Excerpts from a dataset:
=-=-=

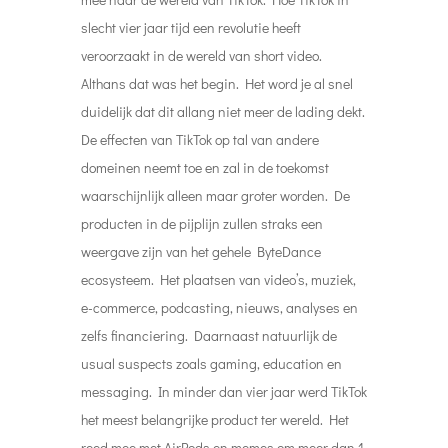
slecht vier jaar tijd een revolutie heeft
veroorzaakt in de wereld van short video.
Althans dat was het begin. Het word je al snel
duidelijk dat dit allang niet meer de lading dekt.
De effecten van TikTok op tal van andere
domeinen neemt toe en zal in de toekomst
waarschijnlijk alleen maar groter worden. De
producten in de pijplijn zullen straks een
weergave zijn van het gehele ByteDance
ecosysteem. Het plaatsen van video’s, muziek,
e-commerce, podcasting, nieuws, analyses en
zelfs financiering. Daarnaast natuurlijk de
usual suspects zoals gaming, education en
messaging. In minder dan vier jaar werd TikTok
het meest belangrijke product ter wereld. Het
reed mee met AirPods en memes om meer dan 1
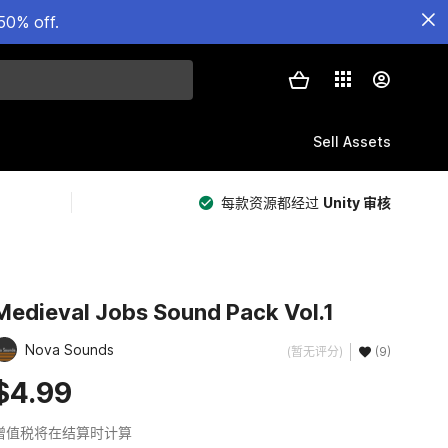
50% off.
Sell Assets
每款资源都经过
Unity 审核
Medieval Jobs Sound Pack Vol.1
Nova Sounds
(暂无评分)
(9)
$4.99
增值税将在结算时计算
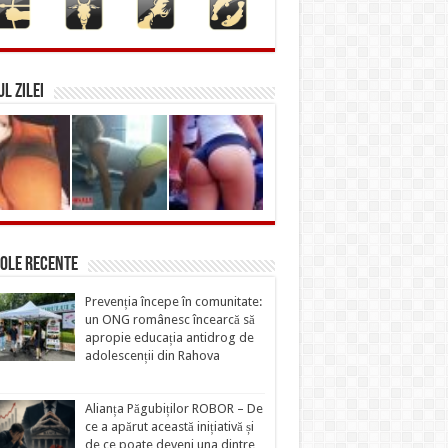
L ZILEI
ole recente
Prevenția începe în comunitate:
un ONG românesc încearcă să
apropie educația antidrog de
adolescenții din Rahova
Alianța Păgubiților ROBOR – De
ce a apărut această inițiativă și
de ce poate deveni una dintre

=-=-=

_ASSIGNMENT_:
Find how many lines above include "jaar", then write only that count.

_ANSWER TO THE PROBLEM_:
2